Zhou Wenyi, Shi Ziyang, Xie Bin, Li Fang, Yin Jiehao, Zhang Yongzhong, Hu Linan, Li Lin, Yan Yongming, Wei Xiajun, Hu Zhen, Luo Zhengmao, Peng Wanxiang, Xie Xiaochun, Long Xiaoli
School of Electronic Information and Physics, Central South University of Forestry and Technology, Changsha, China.
Department of Radiology, Zhuzhou Hospital Affiliated to Xiangya' School of Medicine, Central South University, Zhuzhou, China.
Front Oncol. 2025 Jul 18;15:1622426. doi: 10.3389/fonc.2025.1622426. eCollection 2025.
Accurate and automated segmentation of pancreatic tumors from CT images via deep learning is essential for the clinical diagnosis of pancreatic cancer. However, two key challenges persist: (a) complex phenotypic variations in pancreatic morphology cause segmentation models to focus predominantly on healthy tissue over tumors, compromising tumor feature extraction and segmentation accuracy; (b) existing methods often struggle to retain fine-grained local features, leading to performance degradation in pancreas-tumor segmentation.

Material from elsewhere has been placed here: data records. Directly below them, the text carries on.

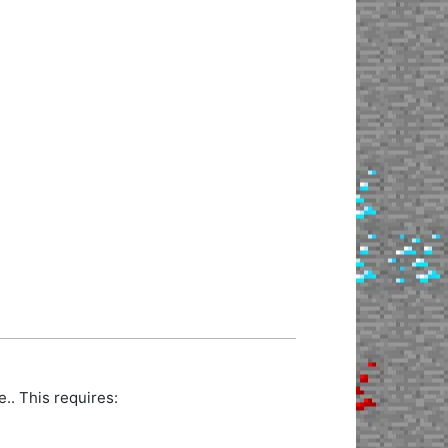
. This requires:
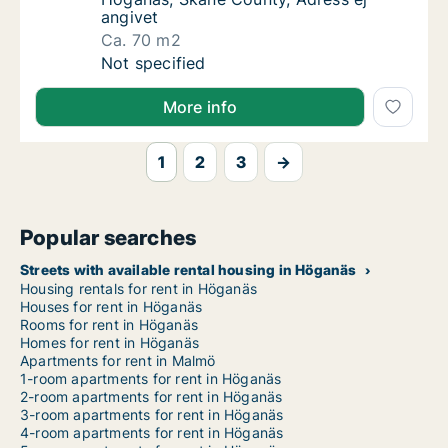
angivet
Ca. 70 m2
Ca. 70 m2 apartment for rent in Höganäs, S
Not specified
More info
1
2
3
→
Popular searches
Streets with available rental housing in Höganäs
Housing rentals for rent in Höganäs
Houses for rent in Höganäs
Rooms for rent in Höganäs
Homes for rent in Höganäs
Apartments for rent in Malmö
1-room apartments for rent in Höganäs
2-room apartments for rent in Höganäs
3-room apartments for rent in Höganäs
4-room apartments for rent in Höganäs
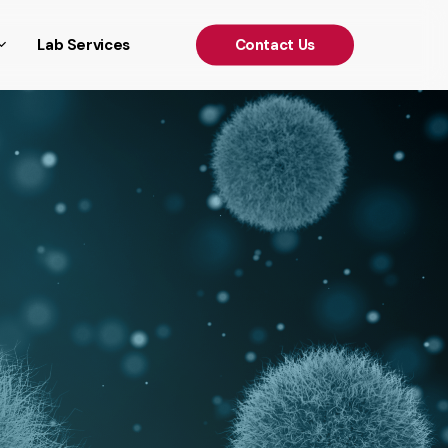
')); });
Lab Services
C
o
n
t
a
c
t
U
s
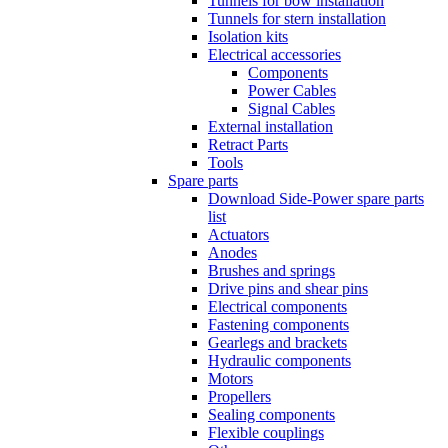
Tunnels for bow installation
Tunnels for stern installation
Isolation kits
Electrical accessories
Components
Power Cables
Signal Cables
External installation
Retract Parts
Tools
Spare parts
Download Side-Power spare parts
list
Actuators
Anodes
Brushes and springs
Drive pins and shear pins
Electrical components
Fastening components
Gearlegs and brackets
Hydraulic components
Motors
Propellers
Sealing components
Flexible couplings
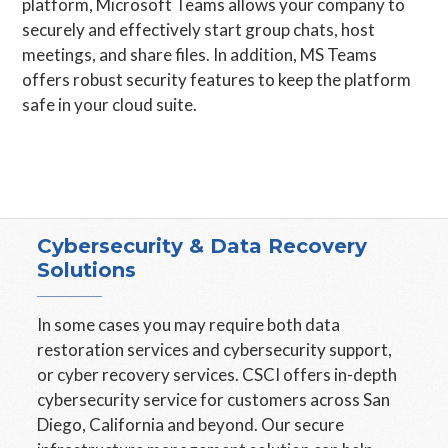
platform, Microsoft Teams allows your company to
securely and effectively start group chats, host
meetings, and share files. In addition, MS Teams
offers robust security features to keep the platform
safe in your cloud suite.
Cybersecurity & Data Recovery
Solutions
In some cases you may require both data
restoration services and cybersecurity support,
or cyber recovery services. CSCI offers in-depth
cybersecurity service for customers across San
Diego, California and beyond. Our secure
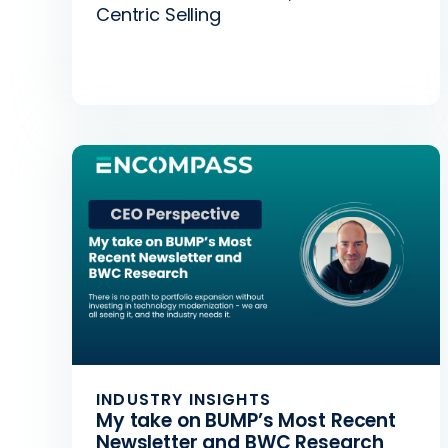
Centric Selling
INDUSTRY INSIGHTS
My take on BUMP’s Most Recent
Newsletter and BWC Research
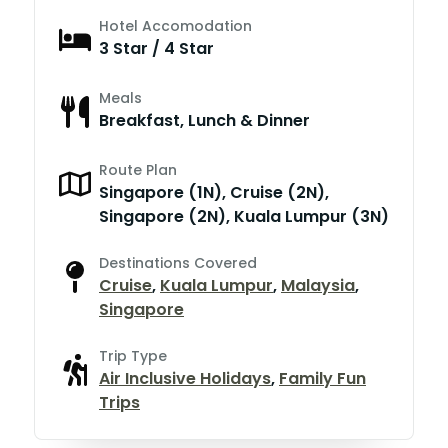
Hotel Accomodation
3 Star / 4 Star
Meals
Breakfast, Lunch & Dinner
Route Plan
Singapore (1N), Cruise (2N),
Singapore (2N), Kuala Lumpur (3N)
Destinations Covered
Cruise
,
Kuala Lumpur
,
Malaysia
,
Singapore
Trip Type
Air Inclusive Holidays
,
Family Fun
Trips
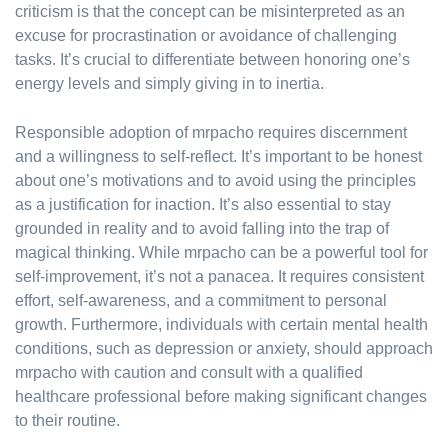
criticism is that the concept can be misinterpreted as an
excuse for procrastination or avoidance of challenging
tasks. It’s crucial to differentiate between honoring one’s
energy levels and simply giving in to inertia.
Responsible adoption of mrpacho requires discernment
and a willingness to self-reflect. It’s important to be honest
about one’s motivations and to avoid using the principles
as a justification for inaction. It’s also essential to stay
grounded in reality and to avoid falling into the trap of
magical thinking. While mrpacho can be a powerful tool for
self-improvement, it’s not a panacea. It requires consistent
effort, self-awareness, and a commitment to personal
growth. Furthermore, individuals with certain mental health
conditions, such as depression or anxiety, should approach
mrpacho with caution and consult with a qualified
healthcare professional before making significant changes
to their routine.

To overcome these limitations, we propose SMF-Net (Semantic-Guided Multimodal Fusion Network), a novel multimodal medical image segmentation framework integrating a CNN-Transformer hybrid encoder. The framework incorporates AMBERT, a progressive feature extraction module, and the Multimodal Token Transformer (MTT) to fuse visual and semantic features for enhanced tumor localization. Additionally, The Multimodal Enhanced Attention Module (MEAM) further improves the retention of local discriminative features. To address multimodal data scarcity, we adopt a semi-supervised learning paradigm based on a Dual-Adversarial-Student Network (DAS-Net). Furthermore, in collaboration with Zhuzhou Central Hospital, we constructed the Multimodal Pancreatic Tumor Dataset (MPTD).

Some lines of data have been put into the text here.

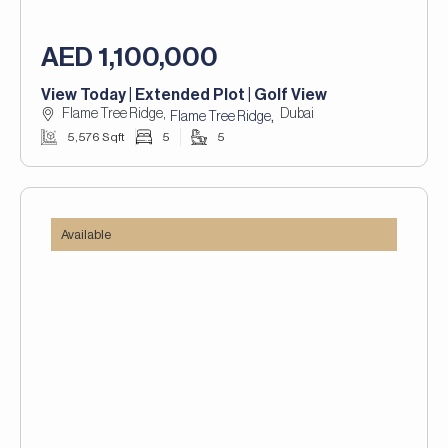
AED 1,100,000
View Today | Extended Plot | Golf View
Flame Tree Ridge,
Dubai
,
Flame Tree Ridge
5,576 Sqft
5
5
Available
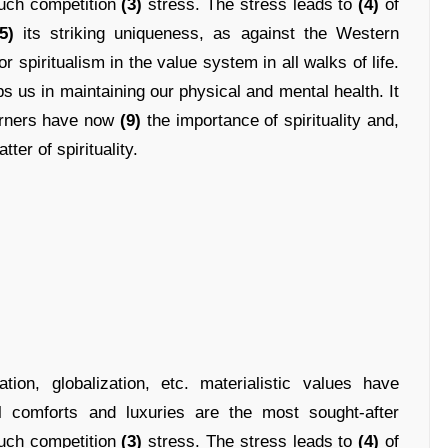
uch competition
(3)
stress. The stress leads to
(4)
of
5)
its striking uniqueness, as against the Western
r spiritualism in the value system in all walks of life.
s us in maintaining our physical and mental health. It
erners have now
(9)
the importance of spirituality and,
tter of spirituality.
ion, globalization, etc. materialistic values have
 comforts and luxuries are the most sought-after
uch competition
(3)
stress. The stress leads to
(4)
of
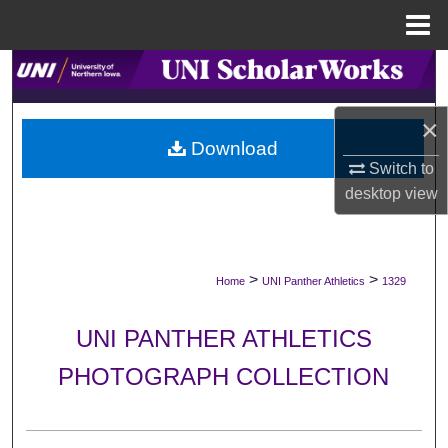
Menu
Home
Search
Browse Collections
×
Download
Switch to
My Account
desktop
view
About
Digital Commons Network™
>
>
Home
UNI Panther Athletics
1329
UNI PANTHER ATHLETICS
PHOTOGRAPH COLLECTION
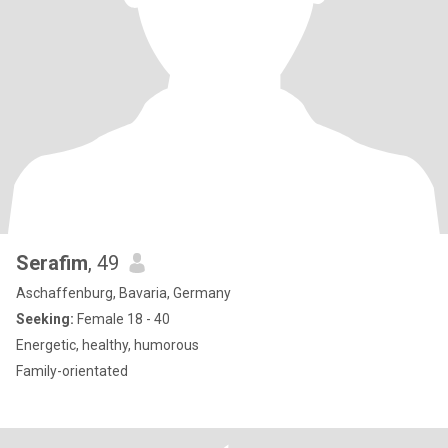
Serafim
, 49
Aschaffenburg, Bavaria, Germany
Seeking:
Female 18 - 40
Energetic, healthy, humorous
Family-orientated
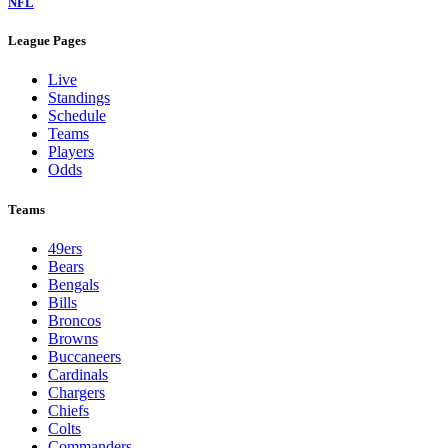
NFL
League Pages
Live
Standings
Schedule
Teams
Players
Odds
Teams
49ers
Bears
Bengals
Bills
Broncos
Browns
Buccaneers
Cardinals
Chargers
Chiefs
Colts
Commanders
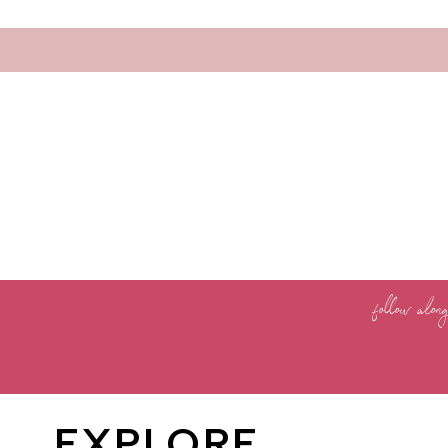
follow alon
EXPLORE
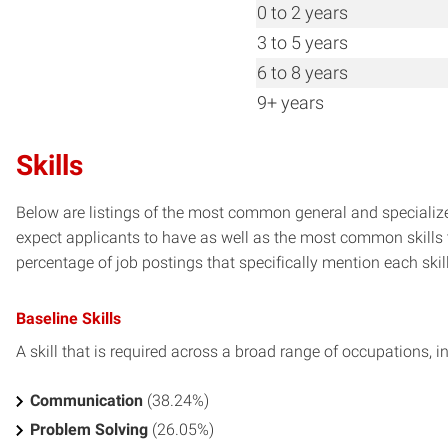
0 to 2 years
3 to 5 years
6 to 8 years
9+ years
Skills
Below are listings of the most common general and specialize
expect applicants to have as well as the most common skills t
percentage of job postings that specifically mention each skill 
Baseline Skills
A skill that is required across a broad range of occupations, i
Communication
(38.24%)
Problem Solving
(26.05%)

The experimental results on the MPTD indicate that our model achieved Dice scores of 79.25% and 64.21% for pancreas and tumor segmentation, respectively, showing improvements of 2.24% and 4.18% over the original model. Furthermore, the model outperformed existing state-of-the-art methods on the QaTa-COVID-19 and MosMedData lung infection segmentation datasets in terms of average Dice scores, demonstrating its strong generalization ability.

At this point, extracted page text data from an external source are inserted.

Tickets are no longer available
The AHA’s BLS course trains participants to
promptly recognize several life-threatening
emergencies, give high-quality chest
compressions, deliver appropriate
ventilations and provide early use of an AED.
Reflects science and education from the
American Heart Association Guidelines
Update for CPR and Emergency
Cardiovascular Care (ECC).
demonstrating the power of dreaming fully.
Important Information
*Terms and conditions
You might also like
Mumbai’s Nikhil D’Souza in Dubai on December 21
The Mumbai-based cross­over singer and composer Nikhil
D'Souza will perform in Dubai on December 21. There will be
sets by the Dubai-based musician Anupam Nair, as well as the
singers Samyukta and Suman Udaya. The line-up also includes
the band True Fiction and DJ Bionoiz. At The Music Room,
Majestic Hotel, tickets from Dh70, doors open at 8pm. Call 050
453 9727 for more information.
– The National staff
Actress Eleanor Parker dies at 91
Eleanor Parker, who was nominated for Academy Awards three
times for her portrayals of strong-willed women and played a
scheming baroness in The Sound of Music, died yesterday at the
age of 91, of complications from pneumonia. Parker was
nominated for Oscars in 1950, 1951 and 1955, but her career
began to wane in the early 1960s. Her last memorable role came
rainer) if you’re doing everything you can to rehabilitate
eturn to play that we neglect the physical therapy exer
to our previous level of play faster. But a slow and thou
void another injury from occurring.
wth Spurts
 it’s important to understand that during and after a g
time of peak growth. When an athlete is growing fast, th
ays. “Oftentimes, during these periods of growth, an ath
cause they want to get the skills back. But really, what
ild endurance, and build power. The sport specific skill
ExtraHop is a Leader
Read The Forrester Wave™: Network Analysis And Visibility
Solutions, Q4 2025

The experimental results demonstrate that SMF-Net delivers accurate segmentation of both pancreatic, tumor and pulmonary regions, highlighting its strong potential for real-world clinical applications.
通过深度学习从CT图像中准确、自动地分割胰腺肿瘤对于胰腺癌的临床诊断至关重要。然而,两个关键挑战依然存在:(a)胰腺形态的复杂表型变异导致分割模型主要关注健康组织而非肿瘤,从而损害肿瘤特征提取和分割准确性;(b)现有方法往往难以保留细粒度局部特征,导致胰腺肿瘤分割性能下降。
为克服这些局限性,我们提出了SMF-Net(语义引导多模态融合网络),这是一种集成了CNN-Transformer混合编码器的新型多模态医学图像分割框架。该框架包含渐进式特征提取模块AMBERT和多模态令牌变换器(MTT),以融合视觉和语义特征来增强肿瘤定位。此外,多模态增强注意力模块(MEAM)进一步提高了局部判别特征的保留率。为解决多模态数据稀缺问题,我们采用了基于双对抗学生网络(DAS-Net)的半监督学习范式。此外,我们与株洲市中心医院合作构建了多模态胰腺肿瘤数据集(MPTD)。
在MPTD上的实验结果表明,我们的模型在胰腺和肿瘤分割方面的Dice分数分别达到了79.25%和64.21%,比原始模型分别提高了2.24%和4.18%。此外,在QaTa-COVID-19和MosMedData肺部感染分割数据集上,该模型在平均Dice分数方面优于现有最先进的方法,证明了其强大的泛化能力。
实验结果表明,SMF-Net能够准确分割胰腺、肿瘤和肺部区域,凸显了其在实际临床应用中的强大潜力。